What is being asked: Beginning with the line that contains "or by mailing" and ending with the line that contains "on 28 September 2018, and date of latest", reproduce the lines of the entries below exactly, omitting pictures.

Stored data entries
----

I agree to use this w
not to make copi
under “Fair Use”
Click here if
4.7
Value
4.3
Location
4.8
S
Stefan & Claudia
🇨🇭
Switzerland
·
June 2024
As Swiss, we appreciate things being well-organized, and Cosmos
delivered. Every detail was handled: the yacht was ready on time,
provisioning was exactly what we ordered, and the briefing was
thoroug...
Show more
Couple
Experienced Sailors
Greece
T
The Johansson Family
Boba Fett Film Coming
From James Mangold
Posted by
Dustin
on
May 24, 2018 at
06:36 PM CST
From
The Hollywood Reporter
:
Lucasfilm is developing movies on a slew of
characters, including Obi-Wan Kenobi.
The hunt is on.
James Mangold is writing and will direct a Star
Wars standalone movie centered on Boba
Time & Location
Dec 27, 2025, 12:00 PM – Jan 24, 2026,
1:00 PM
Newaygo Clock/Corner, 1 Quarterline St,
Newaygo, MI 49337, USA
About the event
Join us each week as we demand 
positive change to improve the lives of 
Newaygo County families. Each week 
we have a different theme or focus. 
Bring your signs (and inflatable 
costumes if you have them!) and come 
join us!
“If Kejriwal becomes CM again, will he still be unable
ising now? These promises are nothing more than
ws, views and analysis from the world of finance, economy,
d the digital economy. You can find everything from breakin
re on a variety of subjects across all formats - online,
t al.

----

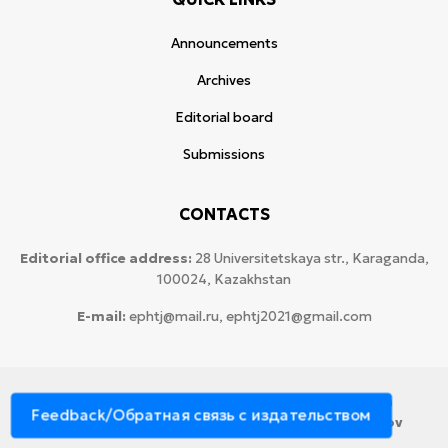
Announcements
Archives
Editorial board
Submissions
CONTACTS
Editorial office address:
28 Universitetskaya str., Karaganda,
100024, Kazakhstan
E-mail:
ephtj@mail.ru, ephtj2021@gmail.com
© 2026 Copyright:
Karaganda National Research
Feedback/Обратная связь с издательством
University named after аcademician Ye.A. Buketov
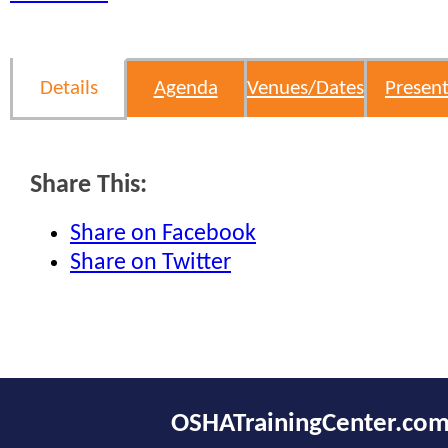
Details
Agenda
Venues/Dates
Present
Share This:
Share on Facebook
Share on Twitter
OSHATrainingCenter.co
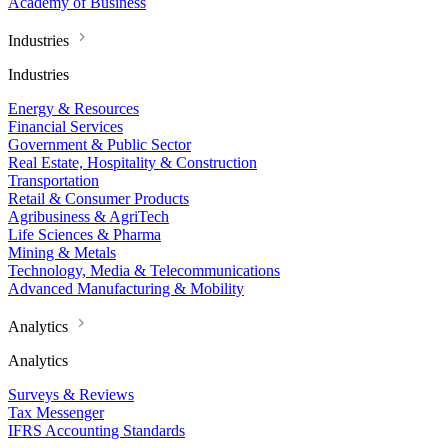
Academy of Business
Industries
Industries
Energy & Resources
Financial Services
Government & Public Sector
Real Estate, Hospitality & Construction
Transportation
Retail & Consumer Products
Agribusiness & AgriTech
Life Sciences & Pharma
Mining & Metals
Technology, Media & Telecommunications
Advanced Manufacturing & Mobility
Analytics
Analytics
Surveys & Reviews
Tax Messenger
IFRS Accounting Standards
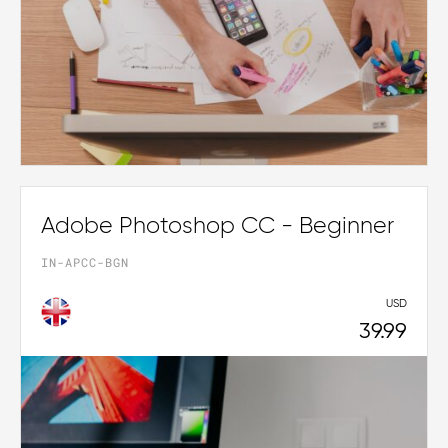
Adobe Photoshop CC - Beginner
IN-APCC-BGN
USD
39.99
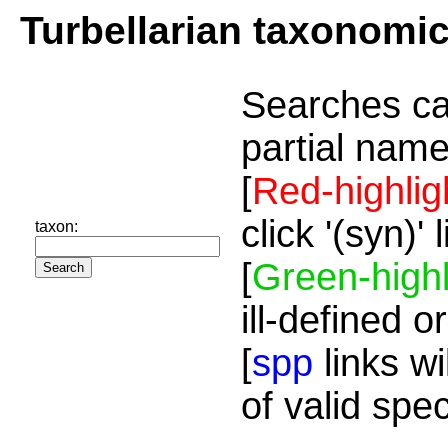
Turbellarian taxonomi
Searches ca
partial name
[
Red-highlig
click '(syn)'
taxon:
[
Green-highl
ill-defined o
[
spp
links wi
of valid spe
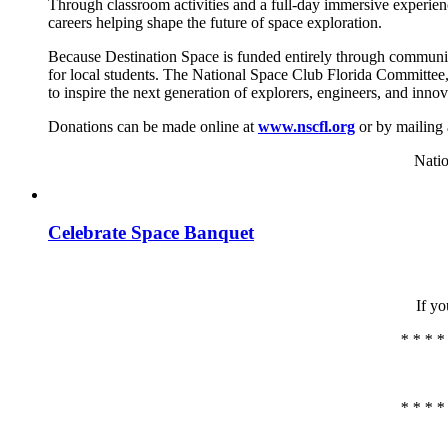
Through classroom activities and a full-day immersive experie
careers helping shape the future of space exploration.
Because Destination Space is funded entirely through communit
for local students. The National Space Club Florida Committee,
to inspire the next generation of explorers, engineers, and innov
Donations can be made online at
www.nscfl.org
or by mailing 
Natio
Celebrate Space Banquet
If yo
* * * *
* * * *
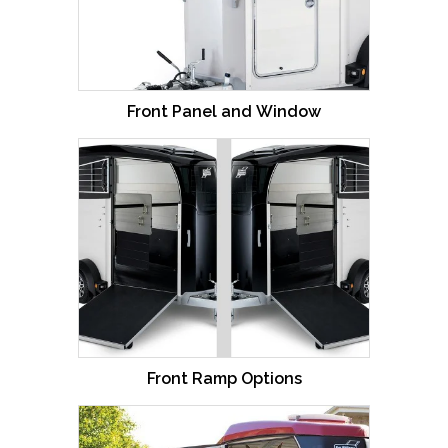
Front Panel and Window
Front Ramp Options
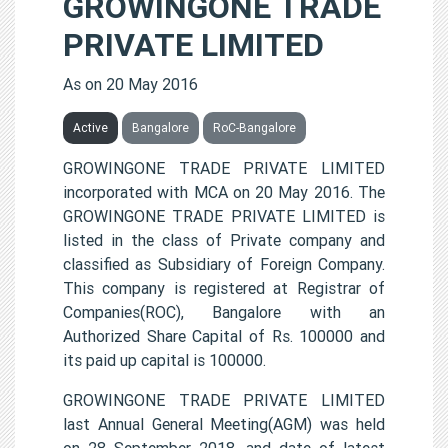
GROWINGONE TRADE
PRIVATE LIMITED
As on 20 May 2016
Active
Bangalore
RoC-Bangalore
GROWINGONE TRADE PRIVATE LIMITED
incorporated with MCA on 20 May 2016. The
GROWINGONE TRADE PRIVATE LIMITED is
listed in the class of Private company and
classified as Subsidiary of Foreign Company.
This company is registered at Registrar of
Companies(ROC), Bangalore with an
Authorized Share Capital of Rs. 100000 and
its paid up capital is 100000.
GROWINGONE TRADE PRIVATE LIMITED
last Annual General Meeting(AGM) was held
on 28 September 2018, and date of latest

----

Answer box:
or by mailing 
Natio
Celebrate Space Banquet
If yo
* * * *
* * * *
Front Panel and Window
Front Ramp Options
GROWINGONE TRADE
PRIVATE LIMITED
As on 20 May 2016
Active
Bangalore
RoC-Bangalore
GROWINGONE TRADE PRIVATE LIMITED
incorporated with MCA on 20 May 2016. The
GROWINGONE TRADE PRIVATE LIMITED is
listed in the class of Private company and
classified as Subsidiary of Foreign Company.
This company is registered at Registrar of
Companies(ROC), Bangalore with an
Authorized Share Capital of Rs. 100000 and
its paid up capital is 100000.
GROWINGONE TRADE PRIVATE LIMITED
last Annual General Meeting(AGM) was held
on 28 September 2018, and date of latest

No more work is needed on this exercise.